Upgrade your PerfectWave DAC I to the Mark II
The PerfectWave DAC, introduced to the world in 2009, was a ground breaking product. A state-of-the-art D to A processor that connects to any digital audio source including USB and with the optional Bridge, the home network. Regardless of the input or the delivery method, music played through the PerfectWave DAC was unparalleled and uncompromised.
The Mark I has been hailed by reviewers and customers alike as one of the single best sounding pieces of audio equipment in their system.
And now we introduce the Mark II.
“The bottom line is the MKII update is a game changer that elevates the PerfectWave DAC to C.A.S.H. List status and puts the original PWD MKI to shame.”

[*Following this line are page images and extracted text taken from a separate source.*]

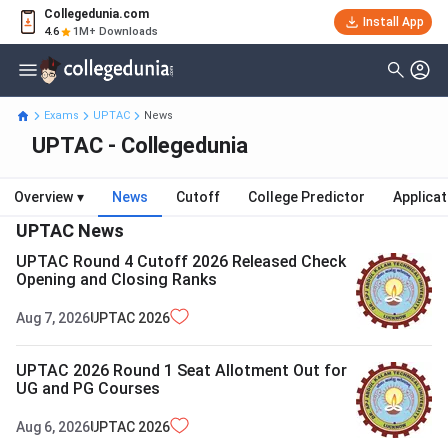
Collegedunia.com
Install App
4.6
1M+ Downloads
Exams
UPTAC
News
UPTAC - Collegedunia
Overview
▾
News
Cutoff
College Predictor
Applica
UPTAC
News
UPTAC Round 4 Cutoff 2026 Released Check
Opening and Closing Ranks
Aug 7, 2026
UPTAC
2026
UPTAC 2026 Round 1 Seat Allotment Out for
UG and PG Courses
Aug 6, 2026
UPTAC
2026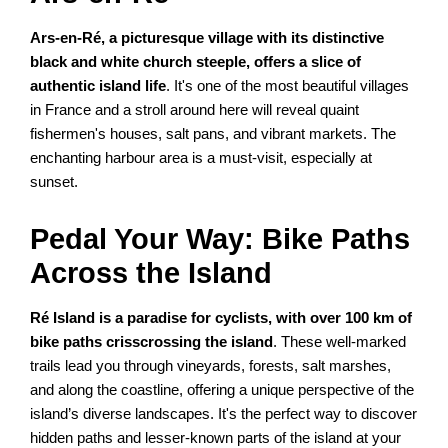
Ars-en-Ré, a picturesque village with its distinctive
black and white church steeple, offers a slice of
authentic island life
. It's one of the most beautiful villages
in France and a stroll around here will reveal quaint
fishermen's houses, salt pans, and vibrant markets. The
enchanting harbour area is a must-visit, especially at
sunset.
Pedal Your Way: Bike Paths
Across the Island
Ré Island is a paradise for cyclists, with over 100 km of
bike paths crisscrossing the island
. These well-marked
trails lead you through vineyards, forests, salt marshes,
and along the coastline, offering a unique perspective of the
island’s diverse landscapes. It's the perfect way to discover
hidden paths and lesser-known parts of the island at your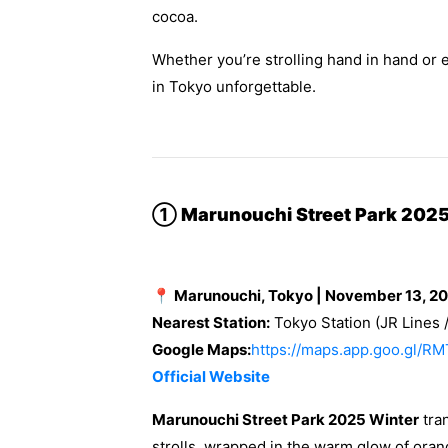
cocoa.
Whether you’re strolling hand in hand or 
in Tokyo unforgettable.
①
Marunouchi Street Park 2025
📍 Marunouchi, Tokyo | November 13, 2
Nearest Station:
Tokyo Station (JR Lines 
Google Maps:
https://maps.app.goo.gl
Official Website
Marunouchi Street Park 2025 Winter
tran
strolls, wrapped in the warm glow of orang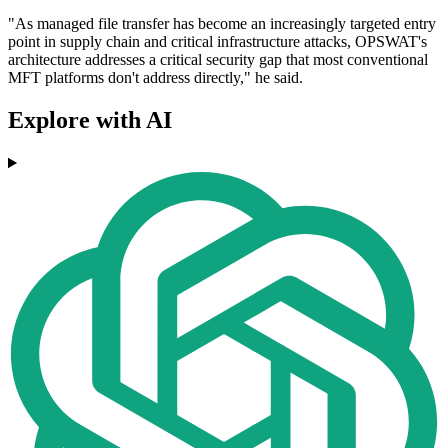
"As managed file transfer has become an increasingly targeted entry
point in supply chain and critical infrastructure attacks, OPSWAT's
architecture addresses a critical security gap that most conventional
MFT platforms don't address directly," he said.
Explore with AI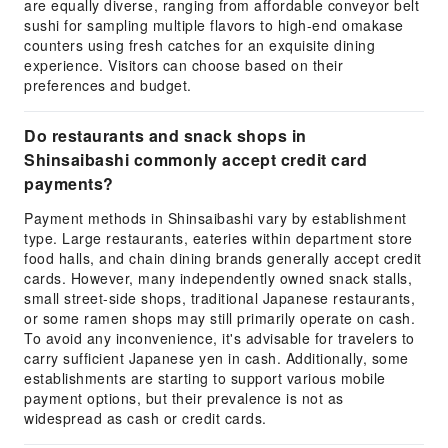
are equally diverse, ranging from affordable conveyor belt
sushi for sampling multiple flavors to high-end omakase
counters using fresh catches for an exquisite dining
experience. Visitors can choose based on their
preferences and budget.
Do restaurants and snack shops in
Shinsaibashi commonly accept credit card
payments?
Payment methods in Shinsaibashi vary by establishment
type. Large restaurants, eateries within department store
food halls, and chain dining brands generally accept credit
cards. However, many independently owned snack stalls,
small street-side shops, traditional Japanese restaurants,
or some ramen shops may still primarily operate on cash.
To avoid any inconvenience, it's advisable for travelers to
carry sufficient Japanese yen in cash. Additionally, some
establishments are starting to support various mobile
payment options, but their prevalence is not as
widespread as cash or credit cards.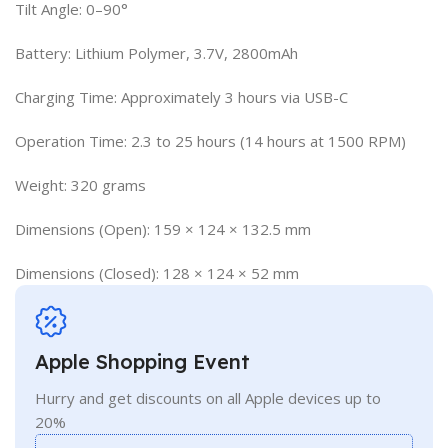
Tilt Angle: 0–90°
Battery: Lithium Polymer, 3.7V, 2800mAh
Charging Time: Approximately 3 hours via USB-C
Operation Time: 2.3 to 25 hours (14 hours at 1500 RPM)
Weight: 320 grams
Dimensions (Open): 159 × 124 × 132.5 mm
Dimensions (Closed): 128 × 124 × 52 mm
Apple Shopping Event
Hurry and get discounts on all Apple devices up to
20%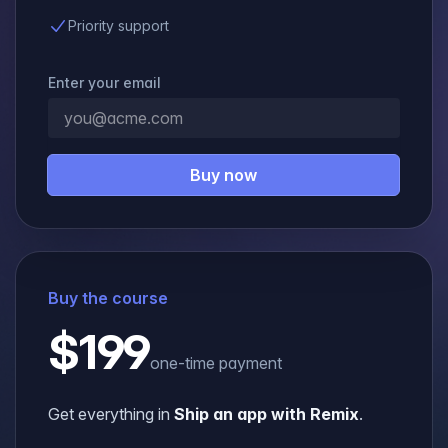
Priority support
Enter your email
Buy now
Buy the course
$199
one-time payment
Get everything in
Ship an app with Remix
.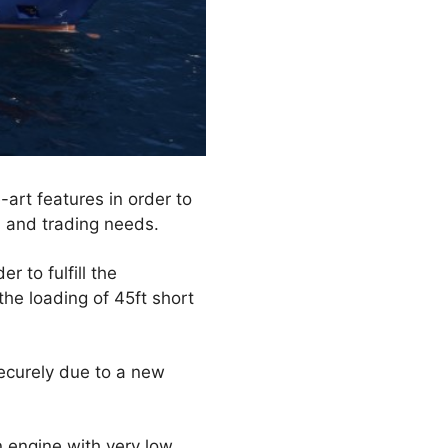
-art features in order to
 and trading needs.
 to fulfill the
the loading of 45ft short
ecurely due to a new
n engine with very low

Chris Connaker Computer Audiophile Magazine
The Mark II Media DAC
Introducing the Mark II version of the PWD which represents a major leap forward in performance and features. The Mark II comes with a completely redesigned digital processing board, software, connecting cables and remote control.

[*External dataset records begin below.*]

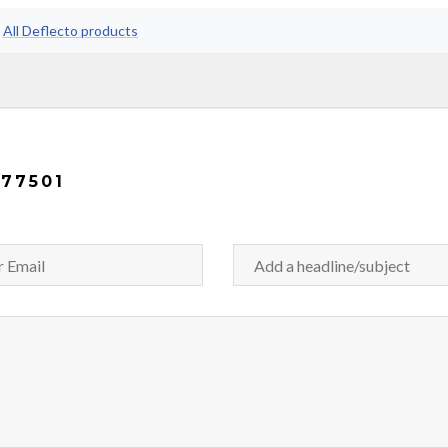
•
All Deflecto products
77501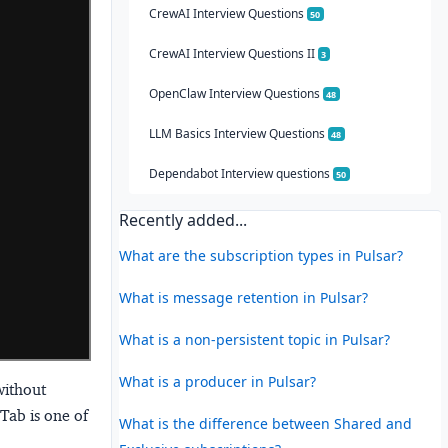
CrewAI Interview Questions
50
CrewAI Interview Questions II
3
OpenClaw Interview Questions
48
LLM Basics Interview Questions
48
Dependabot Interview questions
50
Recently added...
What are the subscription types in Pulsar?
What is message retention in Pulsar?
What is a non-persistent topic in Pulsar?
What is a producer in Pulsar?
without
Tab is one of
What is the difference between Shared and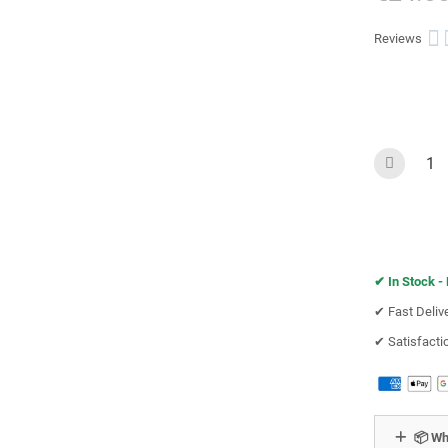

Reviews
✔︎
In Stock -
✔︎ Fast Deliv
✔︎ Satisfact
📦 Wh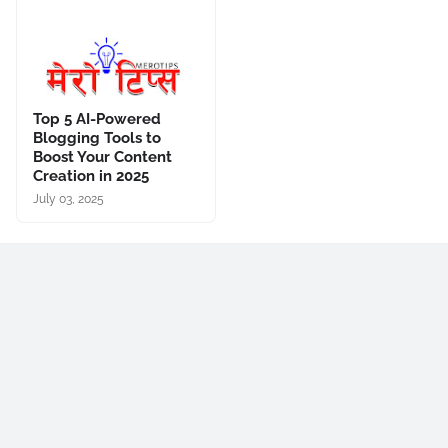
Top 5 AI-Powered
Blogging Tools to
Boost Your Content
Creation in 2025
July 03, 2025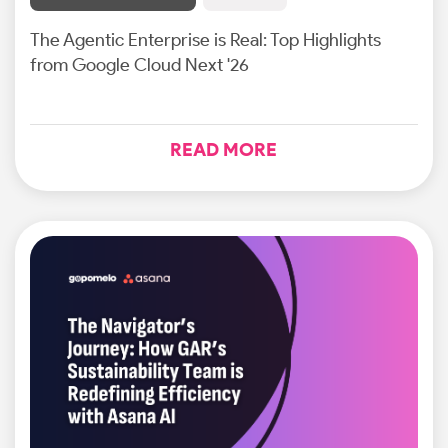
The Agentic Enterprise is Real: Top Highlights
from Google Cloud Next '26
READ MORE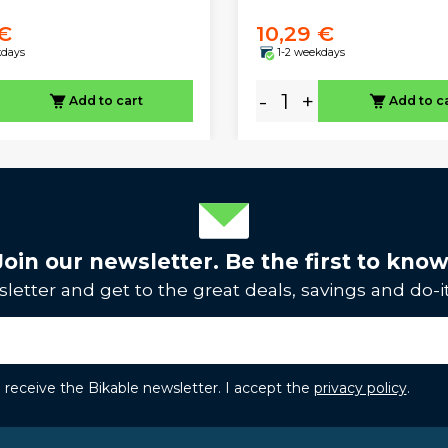
 €
10,29 €
kdays
1-2 weekdays
-
+
Add to cart
Add to c
Join our newsletter. Be the first to know
letter and get to the great deals, savings and do-it
to receive the Bikable newsletter. I accept the
privacy policy
.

New features of the Mark II are listed below in greater detail but include 192kHz 24 bit asynchronous USB, NativeX mode, non-saturated logic data path, 11 additional power supplies, lower jitter, new clocks and a balance control for the output.
The new Mark II outperforms the Mark I by a significant margin with its improved sweet, open, analog and musical performance.
Owners of the original Mark I PerfectWave DAC can upgrade to the Mark II standard by purchasing the upgrade kit. The procedure can be handled by PWD owners at home or through your dealer, distributor or PS Audio directly.
Which PWD’s qualify?
Over the life of the product there have been several variations of the PWD Media DAC – none of the variations have any affect on the performance or audio quality – but slight differences exist in assembly and CE compliance procedures. All PerfectWave DACS qualify for the Mark II upgrade process.
If you decide to upgrade to the new model, you will be asked to look at the rear of your PWD and compare with the examples we have placed on the checkout page to purchase the upgrade. Choose which model matches yours so we know which upgrade kit to send you.
Once upgraded you will place the supplied rear panel sticker indicating the unit now is identical to new production models shipped from the factory.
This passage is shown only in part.